BERITA SINGKAT
- Ribuan warga ikuti tradisi Ngagogo Lauk di kolam Masjid Al-Kamil.
- Kegiatan bagian dari peringatan Hari Jadi ke-448 Sumedang.
- Lebih dari 8 kwintal ikan ditebar di kolam dangkal.
- Warga dari berbagai kalangan antusias ikut menangkap ikan.
- Pemda ingin lestarikan tradisi sekaligus pererat kebersamaan.
KOTA — Ribuan warga memadati kolam reservoir Masjid Al-Kamil, kawasan Pusat Pemerintahan Sumedang (PPS), Rabu siang (15/4/2026), untuk mengikuti tradisi Ngagogo Lauk atau menangkap ikan dengan tangan kosong. Kegiatan ini menjadi bagian dari rangkaian peringatan Hari Jadi ke-448 Sumedang.
Sejak siang hari, warga tampak antusias memenuhi area kolam. Saat ikan mulai ditebar, peserta yang telah menunggu langsung turun dan berebut menangkap ikan di kolam dangkal tersebut.
Tak hanya pria dewasa, ibu-ibu hingga anak-anak turut ambil bagian dalam kegiatan ini. Lebih dari 8 kwintal ikan ditebar di kolam dengan kedalaman kurang lebih 30 sentimeter.
Meski tidak mudah menangkap ikan tanpa alat, warga mengaku tetap menikmati keseruan acara tersebut.
“Seru sekali, walaupun susah dapat ikannya, karena peserta banyak sekali,” ujar Cana, warga asal Angkrek.

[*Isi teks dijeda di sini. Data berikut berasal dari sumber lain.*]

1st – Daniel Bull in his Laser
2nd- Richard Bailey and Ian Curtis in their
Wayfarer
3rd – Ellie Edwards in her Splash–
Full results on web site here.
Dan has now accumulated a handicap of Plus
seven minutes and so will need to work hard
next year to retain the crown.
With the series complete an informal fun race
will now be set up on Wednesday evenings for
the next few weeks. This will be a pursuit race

Hal senada disampaikan warga lainnya, Cucu, yang mengaku sengaja datang bersama keluarga untuk ikut meramaikan tradisi tahunan tersebut.

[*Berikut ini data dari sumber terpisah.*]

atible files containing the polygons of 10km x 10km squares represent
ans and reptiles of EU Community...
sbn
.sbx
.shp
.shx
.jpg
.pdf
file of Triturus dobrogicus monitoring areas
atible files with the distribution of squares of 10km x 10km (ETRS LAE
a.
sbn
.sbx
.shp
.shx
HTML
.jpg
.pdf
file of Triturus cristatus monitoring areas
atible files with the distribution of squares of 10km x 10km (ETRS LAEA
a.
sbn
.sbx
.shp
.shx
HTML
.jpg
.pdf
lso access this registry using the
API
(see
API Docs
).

“Saya datang sama adik. Sulit nangkap ikan karena kolamnya dalam, tapi alhamdulillah terhibur,” katanya.
Bupati Sumedang, Dony Ahmad Munir, menyampaikan bahwa kegiatan Ngagogo Lauk tidak hanya menjadi hiburan rakyat, tetapi juga upaya melestarikan tradisi lokal yang telah menjadi bagian dari budaya masyarakat Sumedang.
“Ngagogo Lauk juga menjadi momentum kebersamaan antara pemerintah dan masyarakat dalam merayakan Hari Jadi Sumedang ke-448,” katanya.
Ia berharap kegiatan tersebut dapat mempererat tali silaturahmi serta menumbuhkan rasa memiliki terhadap budaya daerah. Melalui rangkaian peringatan Hari Jadi Sumedang ke-448, Pemda Sumedang berkomitmen menghadirkan berbagai acara yang melibatkan partisipasi masyarakat secara langsung.
“Antusiasme warga yang memadati kolam depan Masjid Al Kamil menjadi bukti bahwa tradisi ini tetap diminati dan mampu menghadirkan kebahagiaan bagi masyarakat. Saya berharap kegiatan berlangsung aman, tertib, dan penuh keceriaan hingga acara selesai,” imbuhnya.
Untuk membantu peserta membersihkan diri setelah mengikuti kegiatan, panitia menyediakan fasilitas pembilasan menggunakan dua mobil tangki air dari BPBD dan pemadam kebakaran.